Projekte im eigenen Geschäftsgebiet fördern

Bei der Gründung von Kundenstiftungen arbeitet die Aktive Bürgerschaft eng mit der jeweiligen Genossenschaftsbank vor Ort zusammen, die den persönlichen Kundenkontakt pflegt. Die Aktive Bürgerschaft stellt der Bank eine Kundenpräsentation zur Verfügung und unterstützt in allen weiteren Fragen. Die VR Bank Augsburg-Ostallgäu kooperiert beispielsweise bei Stiftungsfragen mit der Aktiven Bürgerschaft. Dazu Armin Schwarz, Anlageberater für vermögende Privatkunden bei der VR Bank Augsburg-Ostallgäu: „Für mich ist besonders wichtig, dass ich Kundenwünsche zeitsparend und flexibel mit der Aktiven Bürgerschaft klären kann.

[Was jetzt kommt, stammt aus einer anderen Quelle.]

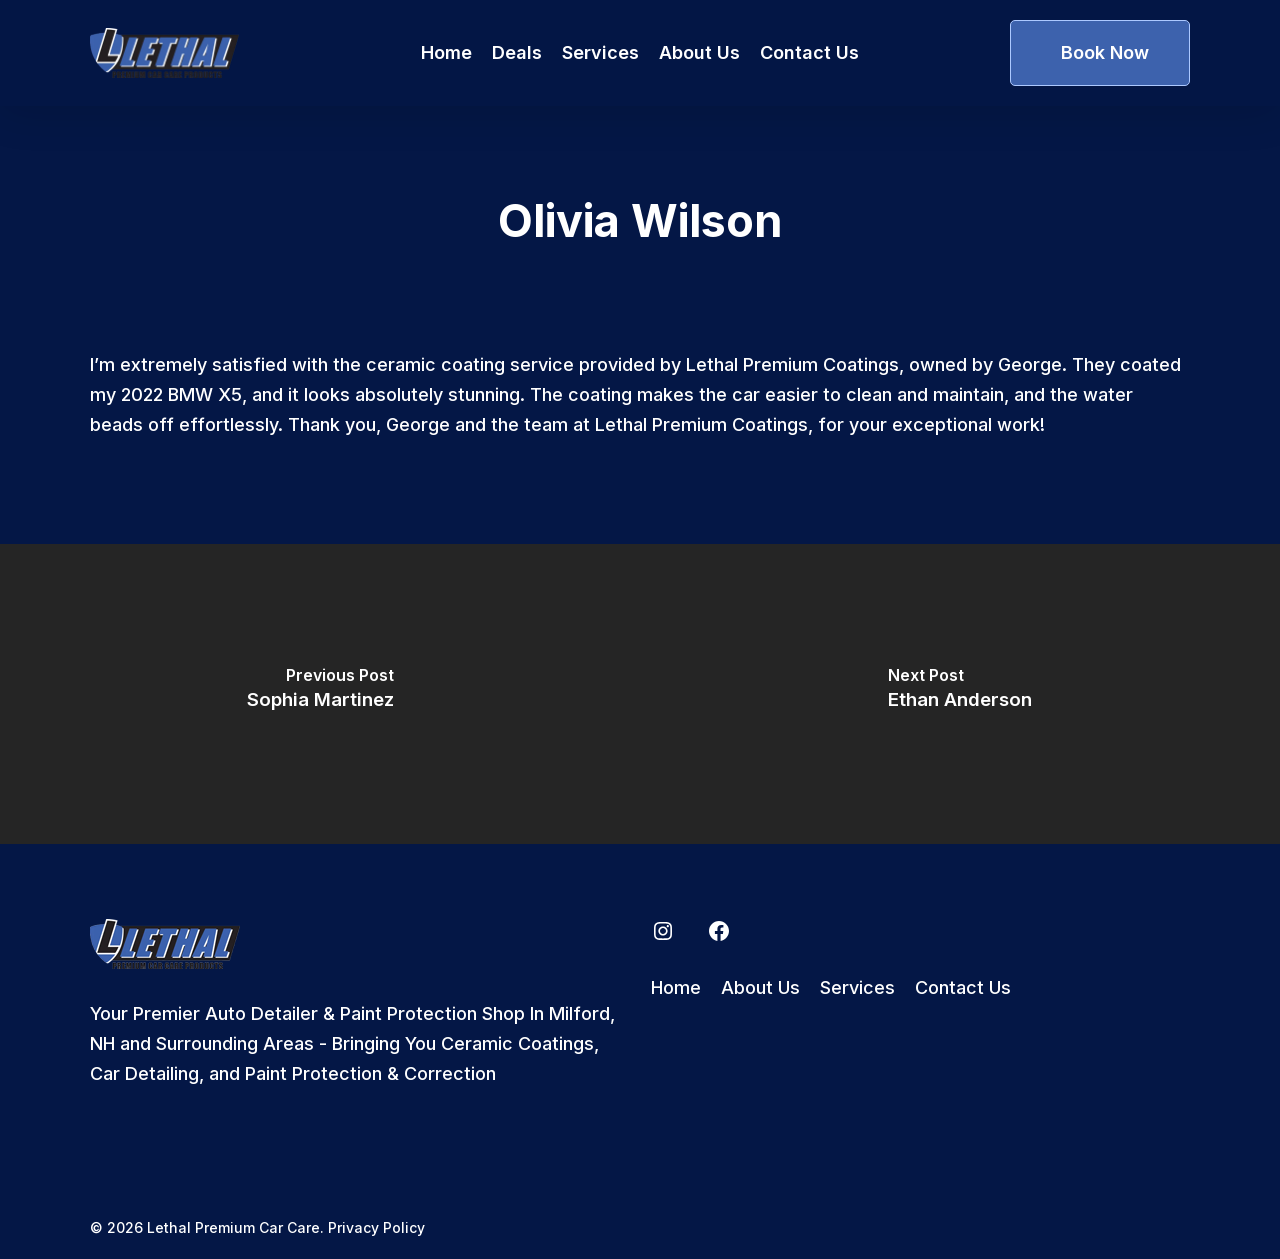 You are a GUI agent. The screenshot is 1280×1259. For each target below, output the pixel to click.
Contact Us (963, 987)
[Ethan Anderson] (960, 694)
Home (676, 987)
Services (857, 987)
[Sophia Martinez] (320, 694)
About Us (760, 987)
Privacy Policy (376, 1227)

So stiften unsere Kunden zwar der Stiftung in Berlin zu, können damit aber auch ehrenamtliche Projekte bei uns im Geschäftsgebiet fördern. Damit können wir unseren Kunden ein Angebot aus genossenschaftlicher Hand machen. Das kommt sehr gut an.“

Sehen Sie Stiftungsfonds auch als Alternative zu Bankstiftungen?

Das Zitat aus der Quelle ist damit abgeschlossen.